* [Data for review]:
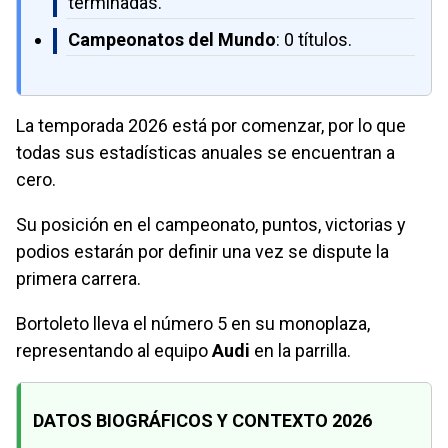
terminadas.
Campeonatos del Mundo
: 0 títulos.
La temporada 2026 está por comenzar, por lo que
todas sus estadísticas anuales se encuentran a
cero.
Su posición en el campeonato, puntos, victorias y
podios estarán por definir una vez se dispute la
primera carrera.
Bortoleto lleva el número 5 en su monoplaza,
representando al equipo
Audi
en la parrilla.
DATOS BIOGRÁFICOS Y CONTEXTO 2026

* [Exercise instructions]:
Your reply should repeat the entries above exactly, leaving the pictures out.

* [Response area]:
terminadas.
Campeonatos del Mundo
: 0 títulos.
La temporada 2026 está por comenzar, por lo que
todas sus estadísticas anuales se encuentran a
cero.
Su posición en el campeonato, puntos, victorias y
podios estarán por definir una vez se dispute la
primera carrera.
Bortoleto lleva el número 5 en su monoplaza,
representando al equipo
Audi
en la parrilla.
DATOS BIOGRÁFICOS Y CONTEXTO 2026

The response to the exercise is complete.